Benoit LeBlanc benoit.leblanc@tc.tc
Publié le 18 novembre 2016

Gabrielle Desgagné-Duclos, coordonnatrice à la programmation de Verticale – Centre d'artistes, et Julie Perron, directrice générale de [co]motion, anciennement Corporation de la salle André-Mathieu, se réjouissent de cette nouvelle collaboration.

©TC Media - Vincent Graton

INITIATIVE. Les habitués de la salle André-Mathieu (SAM) découvriront une toute nouvelle signature en arts visuels sur les murs du hall d'entrée et foyer alors que [co]motion confie désormais son volet d'arts visuels à l'organisme Verticale – Centre d'artistes.

«Après 16 ans à développer de plus en plus ce volet chez nous, nous voulons aller dans l'audace et l'art actuel, une approche correspondant à notre nouvelle image et orientation, de confier Julie Perron, directrice générale de [co]motion, anciennement Corporation de la salle André-Mathieu. Nous tenons à proposer différentes formes d'art et améliorer ainsi l'expérience des spectateurs.»

Accord naturel

Ville de Laval a accordé un budget de 7500 $ à cette démarche qui permettra au public d'apprécier les œuvres d'artistes émergents. Le partenariat entre les gens de la salle André-Mathieu et Verticale n'est pas une première, eux qui avaient déjà collaboré à deux reprises dans le cadre de l'événement extérieur MRCY.

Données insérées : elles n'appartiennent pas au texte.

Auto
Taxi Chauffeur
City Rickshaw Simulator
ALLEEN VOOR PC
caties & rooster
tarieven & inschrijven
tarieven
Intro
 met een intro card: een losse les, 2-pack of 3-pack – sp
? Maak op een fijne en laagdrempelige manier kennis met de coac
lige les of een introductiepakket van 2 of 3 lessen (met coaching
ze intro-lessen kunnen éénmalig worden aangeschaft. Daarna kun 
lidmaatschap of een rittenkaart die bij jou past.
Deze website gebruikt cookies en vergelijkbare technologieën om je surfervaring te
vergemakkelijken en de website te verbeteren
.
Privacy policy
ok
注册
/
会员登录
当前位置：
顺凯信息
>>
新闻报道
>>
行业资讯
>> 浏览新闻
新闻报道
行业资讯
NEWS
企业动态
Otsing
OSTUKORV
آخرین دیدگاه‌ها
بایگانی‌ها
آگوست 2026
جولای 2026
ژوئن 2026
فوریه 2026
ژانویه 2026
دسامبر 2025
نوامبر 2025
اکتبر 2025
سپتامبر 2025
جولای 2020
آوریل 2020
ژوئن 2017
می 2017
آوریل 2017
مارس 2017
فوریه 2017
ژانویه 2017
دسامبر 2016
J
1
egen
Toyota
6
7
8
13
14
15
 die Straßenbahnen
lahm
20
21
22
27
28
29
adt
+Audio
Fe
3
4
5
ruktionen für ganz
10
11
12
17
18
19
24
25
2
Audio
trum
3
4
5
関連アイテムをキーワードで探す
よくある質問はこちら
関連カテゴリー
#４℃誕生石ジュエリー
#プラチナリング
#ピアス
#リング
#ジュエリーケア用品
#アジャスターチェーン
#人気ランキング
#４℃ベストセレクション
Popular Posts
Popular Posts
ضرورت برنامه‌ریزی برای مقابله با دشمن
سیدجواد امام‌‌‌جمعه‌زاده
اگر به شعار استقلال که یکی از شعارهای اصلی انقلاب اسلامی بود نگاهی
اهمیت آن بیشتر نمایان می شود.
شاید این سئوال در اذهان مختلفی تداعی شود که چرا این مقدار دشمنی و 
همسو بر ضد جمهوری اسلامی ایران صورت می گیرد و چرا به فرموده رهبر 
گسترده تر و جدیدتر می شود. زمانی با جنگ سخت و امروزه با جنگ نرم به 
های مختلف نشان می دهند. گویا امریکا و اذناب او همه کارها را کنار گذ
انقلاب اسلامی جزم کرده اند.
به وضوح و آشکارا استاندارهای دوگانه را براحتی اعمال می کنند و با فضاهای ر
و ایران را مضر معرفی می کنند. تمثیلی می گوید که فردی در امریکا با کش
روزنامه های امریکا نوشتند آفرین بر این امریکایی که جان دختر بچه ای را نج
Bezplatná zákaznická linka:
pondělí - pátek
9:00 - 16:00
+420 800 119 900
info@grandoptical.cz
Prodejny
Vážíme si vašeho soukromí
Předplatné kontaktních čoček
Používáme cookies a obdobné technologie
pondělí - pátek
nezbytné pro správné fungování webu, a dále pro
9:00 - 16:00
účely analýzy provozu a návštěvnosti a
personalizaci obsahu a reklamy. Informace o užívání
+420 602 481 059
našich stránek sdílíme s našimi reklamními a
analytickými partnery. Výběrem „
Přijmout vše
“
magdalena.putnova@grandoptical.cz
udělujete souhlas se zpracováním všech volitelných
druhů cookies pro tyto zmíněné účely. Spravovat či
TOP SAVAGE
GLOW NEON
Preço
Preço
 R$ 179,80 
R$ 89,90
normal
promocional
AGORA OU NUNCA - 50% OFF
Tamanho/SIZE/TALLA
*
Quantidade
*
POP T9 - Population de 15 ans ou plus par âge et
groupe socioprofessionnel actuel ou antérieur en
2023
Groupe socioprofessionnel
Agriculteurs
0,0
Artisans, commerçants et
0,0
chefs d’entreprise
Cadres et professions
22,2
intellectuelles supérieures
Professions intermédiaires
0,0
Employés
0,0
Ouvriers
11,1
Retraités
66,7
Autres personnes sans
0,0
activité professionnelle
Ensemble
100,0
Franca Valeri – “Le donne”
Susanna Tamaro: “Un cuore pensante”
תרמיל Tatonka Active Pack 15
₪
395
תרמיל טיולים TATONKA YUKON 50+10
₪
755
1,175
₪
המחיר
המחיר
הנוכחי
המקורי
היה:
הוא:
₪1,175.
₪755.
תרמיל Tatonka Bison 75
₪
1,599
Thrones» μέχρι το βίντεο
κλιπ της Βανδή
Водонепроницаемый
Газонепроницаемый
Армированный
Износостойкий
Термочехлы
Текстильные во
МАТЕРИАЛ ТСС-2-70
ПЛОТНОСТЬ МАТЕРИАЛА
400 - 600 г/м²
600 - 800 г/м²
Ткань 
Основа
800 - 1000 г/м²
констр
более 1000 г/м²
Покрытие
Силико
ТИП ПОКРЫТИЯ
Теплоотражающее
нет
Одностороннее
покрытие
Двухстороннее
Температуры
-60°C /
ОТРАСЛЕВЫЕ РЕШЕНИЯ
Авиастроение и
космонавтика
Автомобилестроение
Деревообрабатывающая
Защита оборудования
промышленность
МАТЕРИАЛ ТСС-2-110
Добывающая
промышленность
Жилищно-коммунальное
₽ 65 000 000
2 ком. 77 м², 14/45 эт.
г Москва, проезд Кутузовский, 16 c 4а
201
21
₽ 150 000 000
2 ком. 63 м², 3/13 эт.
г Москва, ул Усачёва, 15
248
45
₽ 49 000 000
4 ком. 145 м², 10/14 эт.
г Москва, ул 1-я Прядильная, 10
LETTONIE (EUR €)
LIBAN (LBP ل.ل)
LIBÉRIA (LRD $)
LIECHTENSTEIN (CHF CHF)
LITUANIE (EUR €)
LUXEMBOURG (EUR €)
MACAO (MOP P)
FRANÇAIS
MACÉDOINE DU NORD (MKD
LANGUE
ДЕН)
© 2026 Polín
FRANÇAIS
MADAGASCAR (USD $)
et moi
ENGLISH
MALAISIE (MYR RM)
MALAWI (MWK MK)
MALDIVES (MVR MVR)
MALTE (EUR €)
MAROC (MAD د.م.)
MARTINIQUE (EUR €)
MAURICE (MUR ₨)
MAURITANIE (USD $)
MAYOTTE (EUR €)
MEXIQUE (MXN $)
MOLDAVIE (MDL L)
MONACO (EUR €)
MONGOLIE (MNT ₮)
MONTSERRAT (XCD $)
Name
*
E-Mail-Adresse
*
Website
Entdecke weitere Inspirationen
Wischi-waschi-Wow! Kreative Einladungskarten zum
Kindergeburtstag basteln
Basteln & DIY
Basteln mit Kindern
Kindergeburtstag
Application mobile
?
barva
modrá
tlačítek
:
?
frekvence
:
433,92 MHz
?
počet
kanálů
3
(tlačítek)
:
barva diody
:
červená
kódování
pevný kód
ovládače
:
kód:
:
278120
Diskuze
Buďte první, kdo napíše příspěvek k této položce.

«Nous sommes là pour soutenir des activités favorisant la professionnalisation des artistes et faire le pont entre eux et la communauté lavalloise, d'affirmer Gabrielle Desgagné-Duclos, coordonnatrice à la programmation de Verticale – Centre d'artistes, le seul centre d'artistes autogéré sur l'île Jésus. Cette association avec [co]motion est une belle façon de réaliser notre objectif.»

Première exposition

C'est à l'artiste Marie-Eve Martel que revient l'honneur d'amorcer ce nouveau cycle d'arts visuels à la SAM. Jusqu'à la fin de février 2017, elle présente une vingtaine d'oeuvres choisies en deux séries distinctes, toutes créées entre 2006 et 2015.

Une partie exprime sa fascination pour le milieu agricole, particulièrement pour ces bijoux que sont certaines granges d'Amérique du Nord, l'autre provient d'une résidence effectuée au Yukon, à Dawson City.

«L'architecture sert à symboliser la manière dont on habite le monde, explique Marie-Eve Martel qui a grandi à Blainville. Autant il y a une force iconique dans la ferme qui représente une autre époque, une autre manière de faire l'agriculture, autant le rapport avec la nature sauvage et un sol instable m'a inspirée à Dawson City.»

D'ici la fin de 2017, trois expositions sont au programme. Chacune durera quatre mois. Après Marie-Eve Martel, Christian Messier et Annie Baillargeon présenteront leur travail.